It’s been 60 years since the world’s eyes were fixed on Melbourne as the Olympics came to town.
The opening ceremony of the 1956 Olympics wowed audiences on November 22, with 103,000 packing the MCG to welcome the athletes.
Melbourne Cricket Club librarian David Studham says the spectacle was much more formal than what we’re used to now.
“You’ve got marching bands, you’ve got a religious blessing from the Anglican Archbishop, you’ve got your formal speeches,” he said on Monday.
The ceremony was really just about the athletes marching into the stadium.
“And they marched – they were drilled in how to march,” Mr Studham said.

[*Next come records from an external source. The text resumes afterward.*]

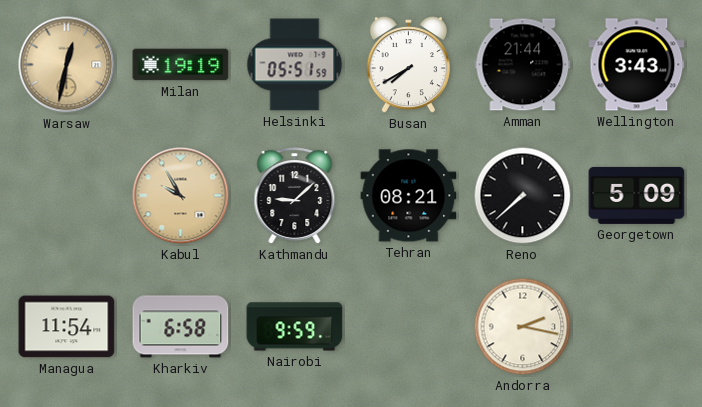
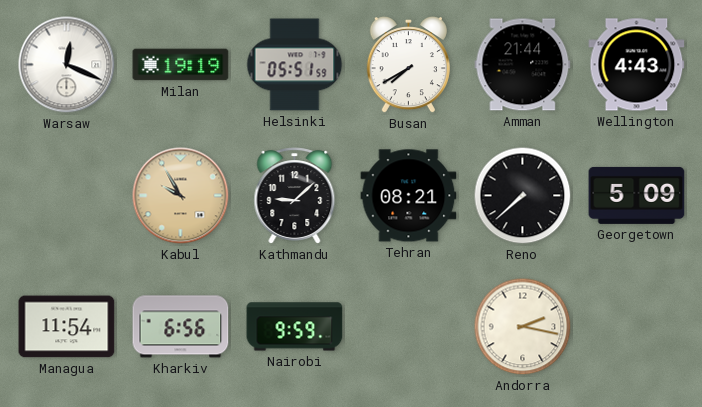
Warsaw: 12:32 -> 12:19
Warsaw dial: champagne -> white
Wellington: 3:43 -> 4:43
Kharkiv: 6:58 -> 6:56
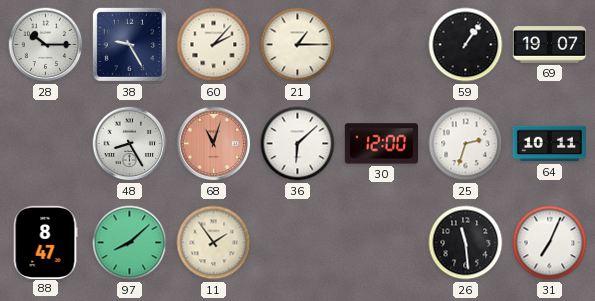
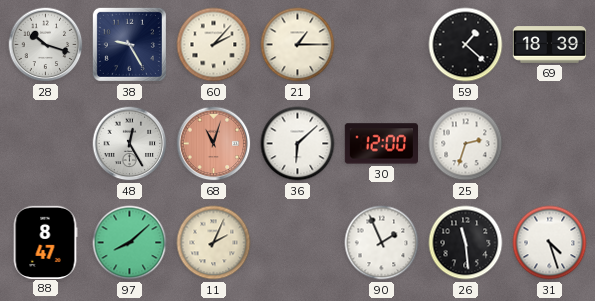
28: 10:15 -> 10:18
59: 1:06 -> 1:22
69: 19:07 -> 18:39
48: 8:25 -> 12:25
64: 10:11 -> none
11: 1:54 -> 2:04
90: none -> 1:56
31: 7:04 -> 4:27
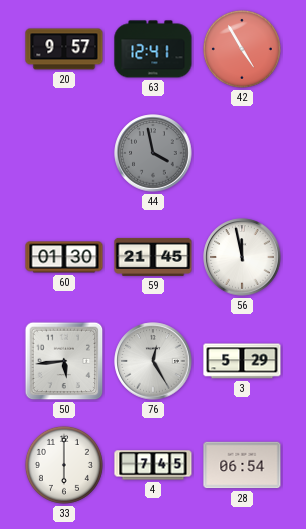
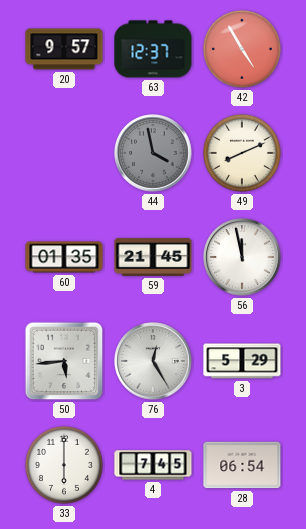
63: 12:41 -> 12:37
49: none -> 8:11
60: 01:30 -> 01:35
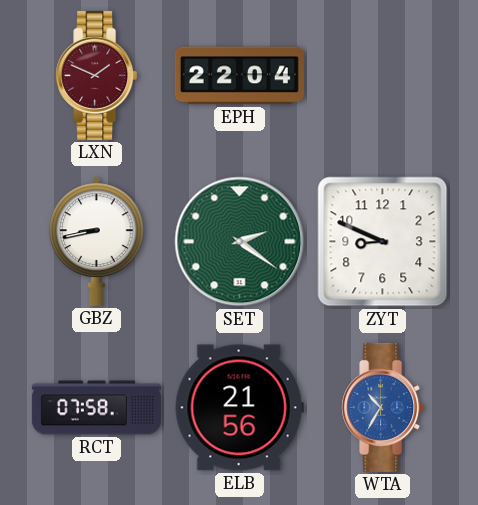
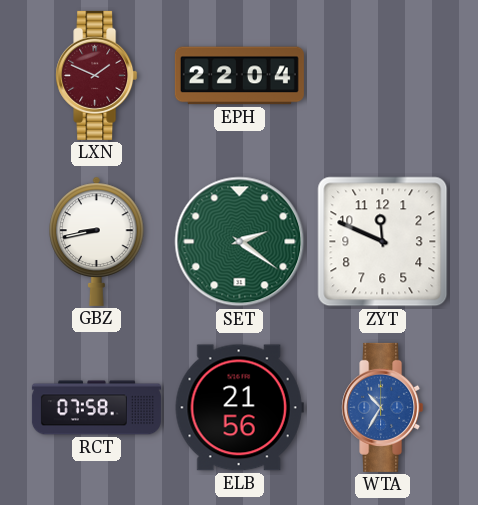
ZYT: 8:49 -> 11:49
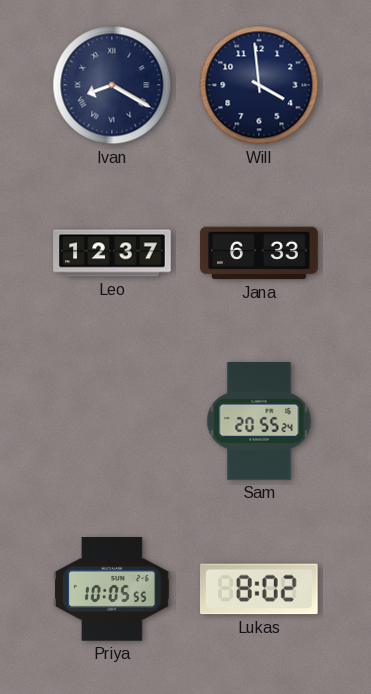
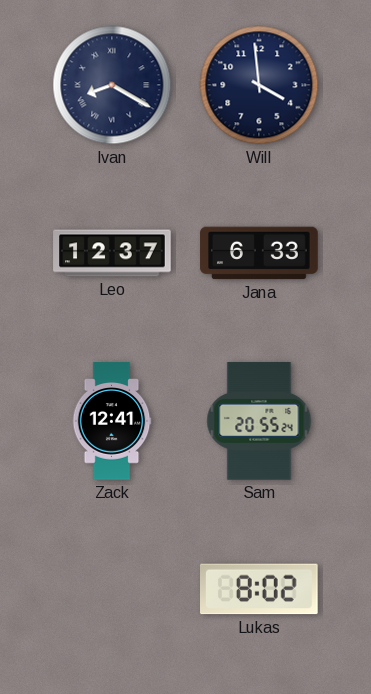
Zack: none -> 12:41
Priya: 10:05 -> none
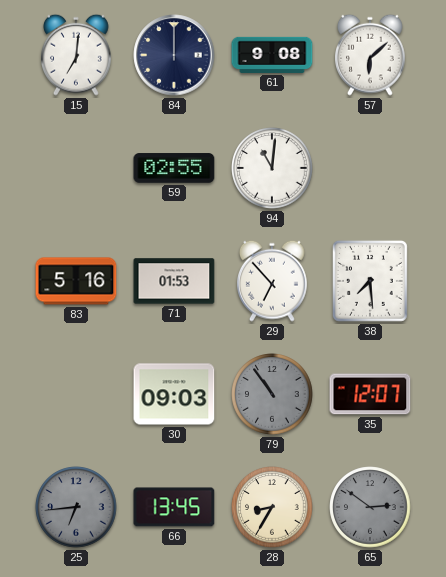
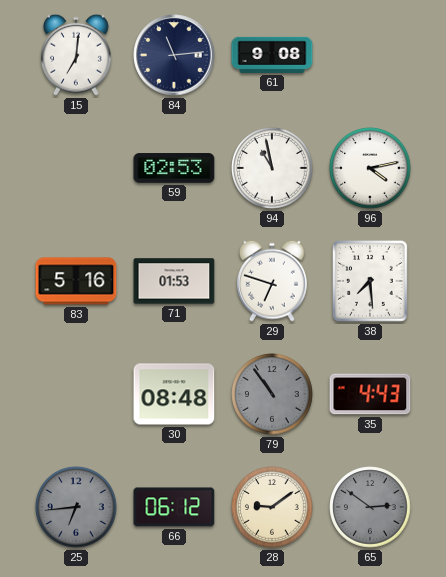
84: 12:00 -> 11:14
57: 6:08 -> none
59: 02:55 -> 02:53
94: 11:01 -> 10:58
96: none -> 4:13
29: 6:53 -> 6:48
30: 09:03 -> 08:48
35: 12:07 -> 4:43
66: 13:45 -> 06:12
28: 8:35 -> 9:09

Melbourne was also not immune to the huge pressure of hosting the international event, with many wondering if stadiums and infrastructure would be ready or even cope.
“Even the opening ceremonies, one of my volunteers here has talked about the fact that she sat on a plank in the Olympic stand because the seating wasn’t finished,” Mr Studham said.
The home advantage also played a part in Australia’s results, especially in the pool.
With the likes of Dawn Fraser and Murray Rose, the country dominated.
“They won every single freestyle event in the mens and womens (categories),” Mr Studham said.
“We’ve never had a swimming team like it.”
In memory of the 60th anniversary, the MCG’s National Sport Museum and the MCC library are hosting exhibitions showcasing some of the period’s treasures.
The 1956 games cauldron, lit by Ron Clarke during the opening ceremony, is on display while gold medals from sprinter Betty Cuthbert and swimmer Murray Rose are at the National Musuem.
In the library, an organising committee report is on display, showing the signatures of most of the 1956 gold medallists.
Sports Minister John Eren says the 1956 Games hold a special place in Victoria’s history.
“Memories of the Games linger on today at locations all over Melbourne, at the National Sports Museum or above the Edward Flack Footbridge, where the iconic rings take pride of place,” he said in a statement.
The Games lasted 15 days and it was the first time they were was staged outside Europe or North America.